The lupus vasculopathy has been reported to be associated with the WHO class IV lupus nephritis.5 Renal infarction in lupus patients normally appears with positive lupus anticoagulant in the context of an antiphospholipid syndrome, which is characterized by a state of hypercoagulability potentially affecting all segments of the vascular bed with thrombosis.6,7

Renal infarction in lupus patients normally appears with positive antiphospholipid antibodies or lupus anticoagulant8,9 in the context of an antiphospholipid syndrome (APS). This syndrome is characterized by a state of hypercoagulability potentially affecting all segments of the vascular bed with thrombosis.10 Renal thrombotic events were among the first reported manifestations.6 In a cohort of 1000 patients with APS, renal thrombotic complications were reported in only 2.7% of cases.11 According to the revised classification criteria for the antiphospholipid syndrome, our patient would meet one clinical and one laboratory criteria.7

Imaging findings of lupus-related kidney disease are unspecific and usually depend on the stage of the illness. The differential diagnosis of a renal infarction in a patient with SLE should include lupus-related nephritis.12

Ultrasound is unable to specifically diagnose acute glomerulous damage, although a loss of corticomedullary differentiation with an hypoechoic cortical rim due to edema has been reported in lupus nephritis. The Doppler technique provides a good overview of the abnormalities of the vascular pattern and information of the parenchymal consequences of vascular involvement (renal enlargement, triangular hypoechogenic areas).13

We suggest that the CT standard protocol for the diagnosis of a nonsuspected kidney disease should also include precontrast and postcontrast images.
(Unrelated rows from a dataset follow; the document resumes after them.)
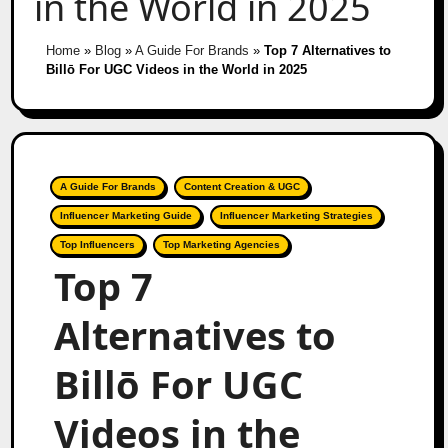
in the World in 2025
Home
»
Blog
»
A Guide For Brands
»
Top 7 Alternatives to
Billō For UGC Videos in the World in 2025
A Guide For Brands
Content Creation & UGC
Influencer Marketing Guide
Influencer Marketing Strategies
Top Influencers
Top Marketing Agencies
Top 7
Alternatives to
Billō For UGC
Videos in the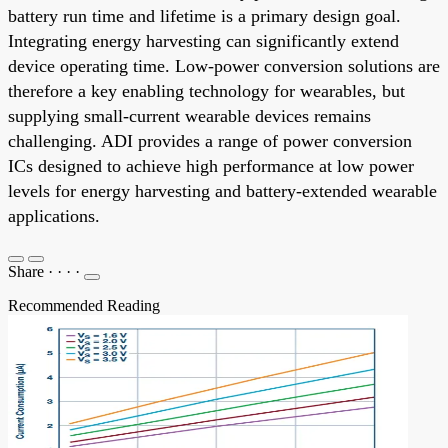
battery run time and lifetime is a primary design goal.
Integrating energy harvesting can significantly extend
device operating time. Low-power conversion solutions are
therefore a key enabling technology for wearables, but
supplying small-current wearable devices remains
challenging. ADI provides a range of power conversion
ICs designed to achieve high performance at low power
levels for energy harvesting and battery-extended wearable
applications.
Share
·
·
·
·
Recommended Reading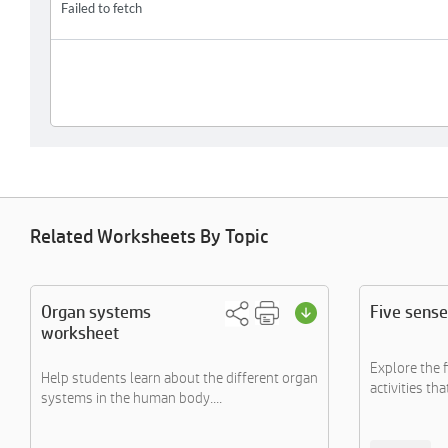
Related Worksheets By Topic
Organ systems
Five sense
worksheet
Explore the 
Help students learn about the different organ
activities that
systems in the human body....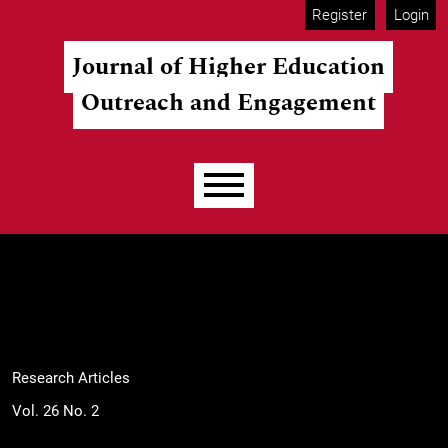
Skip to main navigation menu
Skip to main content
Skip to site footer
Register
Login
Journal of Higher Education
Outreach and Engagement
Main menu
Research Articles
Vol. 26 No. 2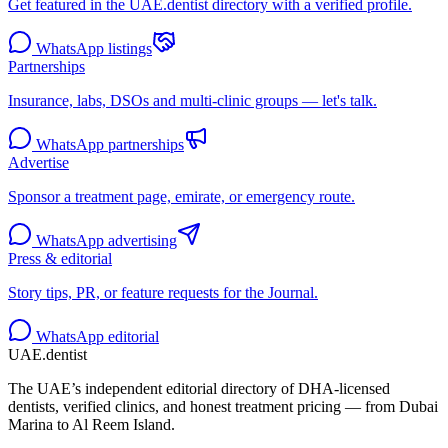
Get featured in the UAE.dentist directory with a verified profile.
WhatsApp listings
Partnerships
Insurance, labs, DSOs and multi-clinic groups — let's talk.
WhatsApp partnerships
Advertise
Sponsor a treatment page, emirate, or emergency route.
WhatsApp advertising
Press & editorial
Story tips, PR, or feature requests for the Journal.
WhatsApp editorial
UAE
.dentist
The UAE’s independent editorial directory of DHA-licensed
dentists, verified clinics, and honest treatment pricing — from Dubai
Marina to Al Reem Island.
In a previously known SLE, renal failure is particularly something to take into account. Nonenhanced CT will allow the radiologist to rule out the presence or renal haemorrage, calcifications, or masses. Administration of intravenous contrast is needed to depict vascular abnormalities and irregularities of parenchymal enhancement.12

An abnormal enhancement pattern with wedge-shaped hypodensities can be seen either in renal lupus nephritis or focal infarction. Although the diagnosis of lupus nephritis is mainly clinical and anatomopathological, its appearance on image tests can lead to misinterpretation. The cortical rim sign is a late feature of infarction, which reflects the blood support from collateral circulation.12 All these findings must be correlated with clinical and laboratory data.

Conclusions

Renal infarction is an unusual pathology that must be taken into account in the context of abdominal pain. This suspicion is bound to be greater in patients with LES and positive antiphospholipid antibodies because of the state of hypercoagulability. Other diagnoses that must be considered are intra-abdominal haemorrhage (as the patient is on anticoagulation) and peritoneal serositis.

A differential diagnosis between renal infarction and lupus nephritis is sometimes difficult and can be clarified by anatomopathological studies. Imaging findings can help in showing occluded vessels, but they mostly show unspecific signs.

Renal infarction does not always lead to renal functional impairment, but patients must be closely followed up.